Bitcoin miners play a high-stakes game of chicken

Bitcoin miners play a high-stakes game of chicken

“It’s like that a systems man situation, says Fred Thiel, CEO of US-based Marathon Digital Holdings. His crypto mining company, among the largest in the world, has found itself – like the rest of the industry – in the path of a perfect storm.

Over the past year, the sector has been hit by a fall in the price of bitcoin, combined with a rise in energy costs and an increase in mining difficulty – a reflection of the amount of computing power directed at the bitcoin network, which dictates the proportion of coins miners are in able to win.

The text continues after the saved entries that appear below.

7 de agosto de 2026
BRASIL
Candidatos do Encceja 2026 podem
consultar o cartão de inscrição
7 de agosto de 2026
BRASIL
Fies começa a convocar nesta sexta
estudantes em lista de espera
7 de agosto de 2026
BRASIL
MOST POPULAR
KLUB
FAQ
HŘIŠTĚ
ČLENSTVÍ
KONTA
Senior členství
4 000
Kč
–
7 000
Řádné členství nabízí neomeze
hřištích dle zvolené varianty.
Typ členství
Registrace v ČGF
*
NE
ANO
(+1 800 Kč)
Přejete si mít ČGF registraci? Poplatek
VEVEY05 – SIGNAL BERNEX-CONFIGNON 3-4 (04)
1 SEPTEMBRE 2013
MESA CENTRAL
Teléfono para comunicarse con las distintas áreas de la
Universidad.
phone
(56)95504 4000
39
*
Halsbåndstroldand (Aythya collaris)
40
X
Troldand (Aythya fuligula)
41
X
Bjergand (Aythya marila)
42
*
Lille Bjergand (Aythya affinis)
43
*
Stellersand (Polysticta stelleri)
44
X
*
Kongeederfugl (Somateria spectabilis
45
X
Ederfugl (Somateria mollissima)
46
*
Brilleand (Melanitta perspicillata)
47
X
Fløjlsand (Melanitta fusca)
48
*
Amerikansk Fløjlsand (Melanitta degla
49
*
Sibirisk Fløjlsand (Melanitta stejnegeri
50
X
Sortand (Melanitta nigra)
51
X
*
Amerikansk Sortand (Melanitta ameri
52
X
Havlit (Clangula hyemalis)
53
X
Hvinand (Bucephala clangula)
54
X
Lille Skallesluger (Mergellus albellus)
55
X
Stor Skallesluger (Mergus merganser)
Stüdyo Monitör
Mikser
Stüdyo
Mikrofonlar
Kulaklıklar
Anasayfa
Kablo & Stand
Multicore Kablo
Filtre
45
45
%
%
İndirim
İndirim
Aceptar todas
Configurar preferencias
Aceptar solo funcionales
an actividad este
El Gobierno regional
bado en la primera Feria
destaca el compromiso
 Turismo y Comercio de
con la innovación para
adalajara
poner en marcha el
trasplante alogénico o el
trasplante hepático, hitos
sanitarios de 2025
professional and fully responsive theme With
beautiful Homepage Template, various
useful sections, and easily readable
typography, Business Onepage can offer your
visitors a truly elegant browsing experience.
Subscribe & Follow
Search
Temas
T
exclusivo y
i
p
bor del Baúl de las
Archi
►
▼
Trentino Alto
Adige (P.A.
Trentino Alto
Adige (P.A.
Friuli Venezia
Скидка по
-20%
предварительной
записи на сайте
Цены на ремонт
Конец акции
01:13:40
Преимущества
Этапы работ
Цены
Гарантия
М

At the height of the 2021 boom, profit margins in the mining business rose as high as 90 percent, says Thiel. But now they have “completely collapsed”. If the price of bitcoin doesn’t rise, he says, there will be “a lot more pain,” and firms that are only marginally profitable today will find themselves “very underwater.”

As they scramble to cut costs, miners are playing a high-stakes game of chicken. In the spring of 2024, the halving, a mechanism baked into the bitcoin system that periodically halves the number of coins allocated, will reduce mining profits. The goal for miners is to ensure that they are in a strong enough financial position to survive the drop in profits longer than anyone else; as miners give in and drop from the network, the proportion of coins won by the rest will increase.

“Any miner struggling now will not be able to survive the halving,” says Jeff Burkey, VP of business development at Foundry, which operates its own mining facilities, a large-scale mining pool and a mining hardware marketplace. The dynamic will create a rush among miners to get their houses in order, he explains.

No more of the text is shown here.